Re: Optimize LISTEN/NOTIFY - Mailing list pgsql-hackers

From Tom Lane
Subject Re: Optimize LISTEN/NOTIFY
Date
Msg-id 1843261.1767817768@sss.pgh.pa.us
Whole thread Raw
In response to Re: Optimize LISTEN/NOTIFY  ("Joel Jacobson" <joel@compiler.org>)
List pgsql-hackers
"Joel Jacobson" <joel@compiler.org> writes:
> I've reworked the staging mechanism for LISTEN/UNLISTEN. The new design
> tracks LISTEN state at three levels:
> * pendingListenChannels: per-transaction pending changes
> * listenChannelsHash: per-backend committed state cache
> * channelHash: cluster-wide shared state

I spent some time looking through this version.
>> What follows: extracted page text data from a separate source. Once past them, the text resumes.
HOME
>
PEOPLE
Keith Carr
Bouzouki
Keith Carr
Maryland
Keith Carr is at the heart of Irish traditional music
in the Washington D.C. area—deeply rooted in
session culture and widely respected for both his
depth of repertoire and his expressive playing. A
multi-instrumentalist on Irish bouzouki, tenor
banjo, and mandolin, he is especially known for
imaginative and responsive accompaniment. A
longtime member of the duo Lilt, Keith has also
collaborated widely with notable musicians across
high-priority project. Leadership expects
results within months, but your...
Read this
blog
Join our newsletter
> The main benefit is that pendingListenChannels is now a hash table
> instead of a simple List.  In the old design, LISTEN foo; UNLISTEN foo;
> LISTEN foo would create three list entries that all had to be processed
> at commit.  The new design collapses this to one hash entry storing the
> final state, which we just apply at commit.

That seems a little weird: surely such usage is not something we need
to optimize.  Maybe it can be justified because it makes the code
simpler, but that's not immediately obvious to me.
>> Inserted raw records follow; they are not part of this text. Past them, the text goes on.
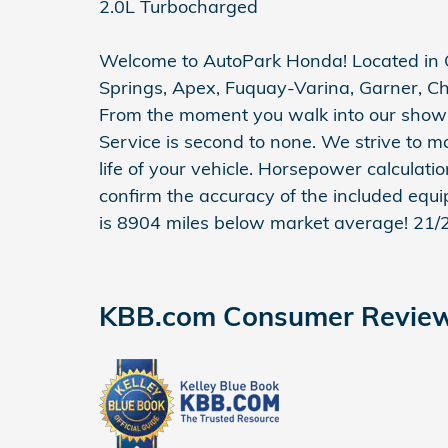
2.0L Turbocharged
Welcome to AutoPark Honda! Located in C
Springs, Apex, Fuquay-Varina, Garner, Ch
From the moment you walk into our show
Service is second to none. We strive to m
life of your vehicle. Horsepower calculati
confirm the accuracy of the included equi
is 8904 miles below market average! 21
KBB.com Consumer Revie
I found the terminology pretty confusing, in particular there's too
little cognitive distance between "channel hash table" and "local
listen channels hash table" and "pending listen channels hash table".
I think you could improve matters by renaming, perhaps along the
lines of
    channelHash -> globalChannelTable
    listenChannelsHash -> localChannelTable
    pendingListenChannels -> pendingListenActions

... and I just noticed that there's yet a fourth data structure
that's described as a "channel hash table", namely
pendingNotifies->channelSet.  That's another name that could be
better, maybe uniqueChannelNames?

I noted while looking at code coverage results that AtAbort_Notify
seems almost entirely unreached, and soon realized that that's because
none of it runs unless we are cleaning up a transaction that fails
after Exec_ListenPreCommit has created pendingListenChannels.
That's obviously extremely difficult to reach in a test, so it's a bit
sad that we have that big chunk of unreachable code, especially when
the coverage elsewhere in this file is pretty stellar.  I wonder if
there is a way to merge that chunk with the code in AtCommit_Notify
that also has to scan pendingListenChannels, so as to reduce the
amount of untested code.  Also, the comments for AtAbort_Notify
don't really make it clear that there's nothing to do unless we're
reverting an almost-committed transaction.
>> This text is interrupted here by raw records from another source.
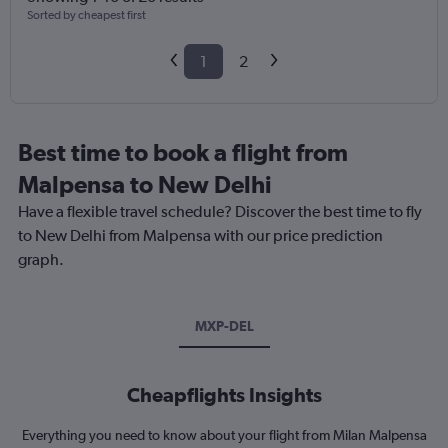
Sorted by cheapest first
1
2
Best time to book a flight from
Malpensa to New Delhi
Have a flexible travel schedule? Discover the best time to fly
to New Delhi from Malpensa with our price prediction
graph.
MXP-DEL
Cheapflights Insights
Everything you need to know about your flight from Milan Malpensa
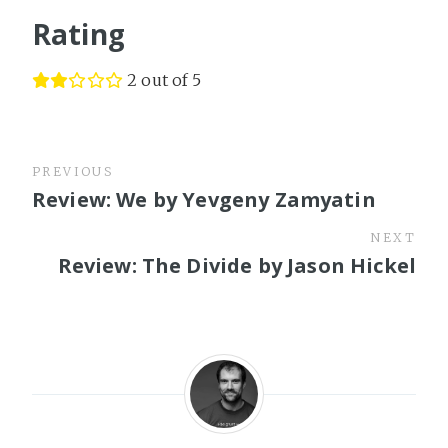
Rating
2 out of 5
PREVIOUS
Review: We by Yevgeny Zamyatin
NEXT
Review: The Divide by Jason Hickel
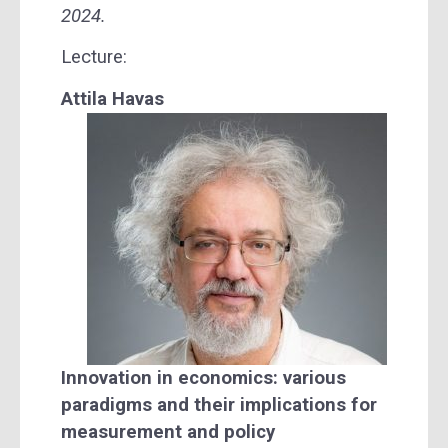
2024.
Lecture:
Attila Havas
Innovation in economics: various
paradigms and their implications for
measurement and policy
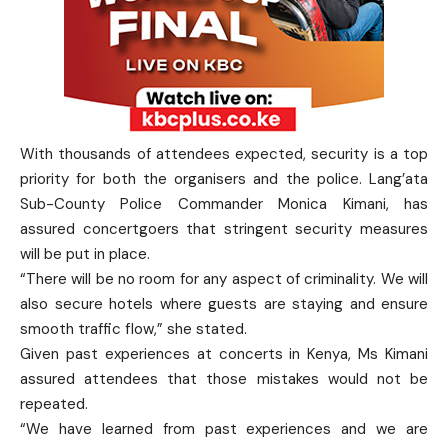
With thousands of attendees expected, security is a top
priority for both the organisers and the police. Lang’ata
Sub-County Police Commander Monica Kimani, has
assured concertgoers that stringent security measures
will be put in place.
“There will be no room for any aspect of criminality. We will
also secure hotels where guests are staying and ensure
smooth traffic flow,” she stated.
Given past experiences at concerts in Kenya, Ms Kimani
assured attendees that those mistakes would not be
repeated.
“We have learned from past experiences and we are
Speaking of AtCommit_Notify:

            entry = dshash_find(channelHash, &key, true);
            if (entry == NULL)
                continue;

How can it be okay to just silently "continue" here?  Certainly
this case should be unreachable, but that doesn't make it okay
to silently ignore the failure if one were to occur.  Given
that this is post-commit processing, probably we can do no
better than

            if (entry == NULL)
                elog(PANIC, "could not find channel hash entry when expected");

Also, a bit further down:

                        /* UNLISTEN being committed: remove from channelHash */
                        entry->numListeners--;
                        if (i < entry->numListeners)
                            memmove(&listeners[i], &listeners[i + 1],
                                    sizeof(ListenerEntry) * (entry->numListeners - i));

                        /* Remove from local cache */
                        (void) hash_search(listenChannelsHash, pending->channel,
                                           HASH_REMOVE, NULL);

                        if (entry->numListeners == 0)
                        {
                            dsa_free(channelDSA, entry->listenersArray);
                            dshash_delete_entry(channelHash, entry);
                            entry = NULL;
                        }

This seems like a weird order of operations: why didn't you finish
dealing with the channelHash entry before dealing with
listenChannelsHash?

The separation between (for example) Exec_ListenPreCommit
and Exec_ListenPreCommitStage is extremely nonobvious;
readers will wonder why you didn't fold them into one routine.
I see that you did that because Exec_ListenPreCommit falls
out early if amRegisteredListener, but that doesn't make it
less confusing.  I wonder if it'd help to rename
Exec_ListenPreCommit to something that better reflects what
it actually does, say BecomeRegisteredListener.  The new
function's name is not good either.  I think what's bugging me
about it is that you're using "stage" as a verb, but English
does not put the verb at the end of the sentence, so readers
will think "stage" means "a step of the process" and then
wonder why you couldn't be clearer about which step.
Maybe better, "PrepareTableEntriesForListen"?  Similar
comments apply to the other xxxStage functions.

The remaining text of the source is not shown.